Copy every record below exactly, leaving out any pictures.

Records for the task:
-- Opening Marker --

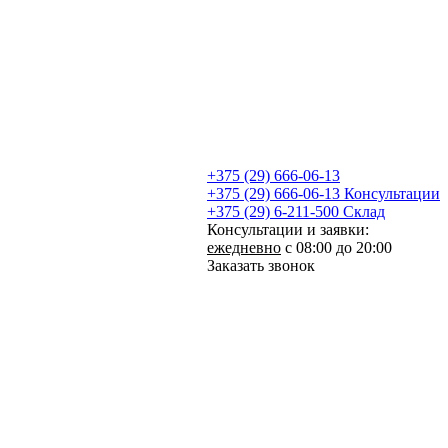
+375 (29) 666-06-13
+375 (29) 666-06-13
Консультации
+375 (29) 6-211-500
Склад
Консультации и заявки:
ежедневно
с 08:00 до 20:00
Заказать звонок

-- Closing Marker --

Reply to the exercise:
+375 (29) 666-06-13
+375 (29) 666-06-13
Консультации
+375 (29) 6-211-500
Склад
Консультации и заявки:
ежедневно
с 08:00 до 20:00
Заказать звонок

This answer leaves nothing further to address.